We previously discussed the legislative amendments to Articles 2500 and 2503 of the CCQ, which set out the above requirements. As a refresher, here are the articles, with the amendments underlined:
2500. The proceeds of the insurance are applied exclusively to the payment of injured third persons.
2503. The insurer is bound to take up the interest of any person entitled to the benefit of the insurance and assume his defence in any action brought against him.
Legal costs and expenses resulting from actions against the insured, including those of the defence, and interest on the proceeds of the insurance are borne by the insurer over and above the proceeds of the insurance.
However, the Government may, by regulation, determine categories of insurance contracts that may depart from those rules and from the rule set out in article 2500, as well as classes of insureds that may be covered by such contracts. The Government may also prescribe any standard applicable to those contracts.
The legislative amendments, which were adopted in May 2021, allow the government to enact regulation exempting certain categories of contracts and classes of insureds from Articles 2500 and 2503 of the CCQ.
The draft regulation contemplated by the legislation was published on September 8, 2021. We summarize the highlights from the draft regulation below.
The exempted classes of insureds
First, the following three classes of insureds are exempt from the mandatory application of Articles 2500 and 2503 of the CCQ:
- Drug manufacturers under the Act respecting prescription drug insurance;
- Three investment funds created by statute, namely (1) Capital régional et coopératif Desjardins, (2) Fondaction, le Fonds de développement de la Confédération des syndicats nationaux pour la coopération et l’emploi, and, (3) Fonds de solidarité des travailleurs du Québec (F.T.Q.). The exemptions apply to their subsidiaries too;
- The directors, officers and trustees of the above entities, but not for activities undertaken as members of a pension committee.

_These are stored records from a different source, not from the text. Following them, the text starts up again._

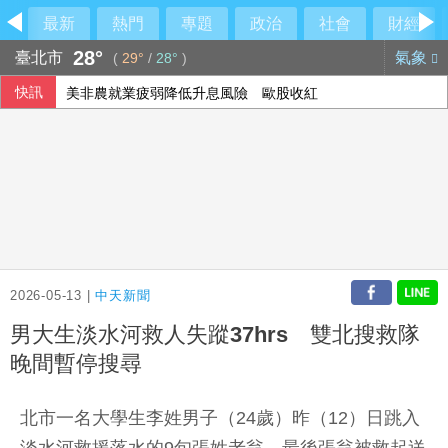
最新
熱門
專題
政治
社會
財經
28°
臺北市
氣象
(
29°
/
28°
)
快訊
美非農就業疲弱降低升息風險 歐股收紅
2026-05-13 |
中天新聞
男大生淡水河救人失蹤37hrs 雙北搜救隊
晚間暫停搜尋
北市一名大學生李姓男子（24歲）昨（12）日跳入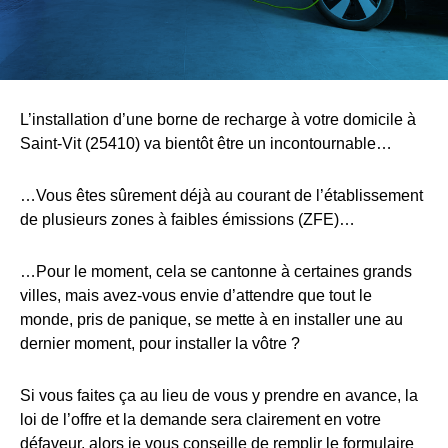
L’installation d’une borne de recharge à votre domicile à
Saint-Vit (25410) va bientôt être un incontournable…
…Vous êtes sûrement déjà au courant de l’établissement
de plusieurs zones à faibles émissions (ZFE)…
…Pour le moment, cela se cantonne à certaines grands
villes, mais avez-vous envie d’attendre que tout le
monde, pris de panique, se mette à en installer une au
dernier moment, pour installer la vôtre ?
Si vous faites ça au lieu de vous y prendre en avance, la
loi de l’offre et la demande sera clairement en votre
défaveur, alors je vous conseille de remplir le formulaire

Second, the following five classes of insureds are also exempt, but only if their total liability insurance coverage is $5 million or more:
- Large businesses under the Act respecting the Québec sales tax (which generally includes businesses whose taxable sales in Canada exceed $10 million in a given fiscal year) and persons related to such businesses under the provincial Taxation Act;
- Reporting issuers under the Securities Act (defined as issuers that have made a distribution of securities to the public) and their subsidiaries;
- Foreign business corporations under the provincial Taxation Act or the federal Income Tax Act;
- Any insured that operates a business outside Canada and derives income from it, but only with respect to those foreign operations; and
- The directors, officers and trustees of the above entities, but not with respect to activities undertaken as members of a pension committee.
Lastly, the following classes of insureds are exempt as it pertains to the obligation to reserve the proceeds of the insurance for the payment of injured third persons and pay legal costs and expenses over and above the insurance proceeds. Even so, the insurer still has a duty to defend actions against those insureds under Article 2503 of the CCQ:
- Certain intermediate resources (i.e. residential environments adapted to the needs of people with decreased independence or who need help or support in their daily activities) that are part of the government’s Support Program for the Autonomy of Seniors (or a similar type of resource – the regulation is not clear in this respect);
- Private seniors' residences as defined by article 346.0.1. of the Act respecting health services and social services;
- Private health and social services institutions operating a residential and long-term care or rehabilitation centre; and
- The directors, officers and trustees of the above entities, but not with respect to activities undertaken as members of a pension committee.
The exempted category of contracts
The draft regulation provides that, even if the insured does not fit within the above classes, a contract of insurance may derogate from Articles 2500 and 2503 of the CCQ if the legal costs and expenses resulting from actions against the insured and interest on the insurance proceeds are already covered by another primary civil liability insurance contract.
Mandatory provisions in exempted contracts
If the exempted contract provides that the insurer is not required to assume the defence of the insured, it must state that:
- The insured may select counsel upon consulting with the insurer;
- The insured must keep the insurer apprised of developments in the legal proceedings against it; and
- The insured must allow the insurer to participate in the defence.
Maximum erosion by defence costs
Also, payments for purposes other than the indemnification of injured third persons under exempted contracts (including defence costs) cannot exceed 50% of the proceeds of the insurance except in the following two scenarios:
- The insured is not found liable; or
- Payments to injured third persons do not reach 50% of the proceeds.
That said, where a minimum amount of civil liability insurance coverage is required by law, that amount must be applied entirely to the payment of injured third persons before any other payment (the English version of the draft regulation refers to the insurance proceeds rather than the minimum amount; this discrepancy remains to be clarified).
Effective date
The draft regulation was published on September 8, 2021. It stipulates that the government may enact the regulation within 45 days of this date. Interested parties may comment on it in the meantime. The regulation will come into effect 15 days after publication of the final version in the Gazette Officielle du Québec.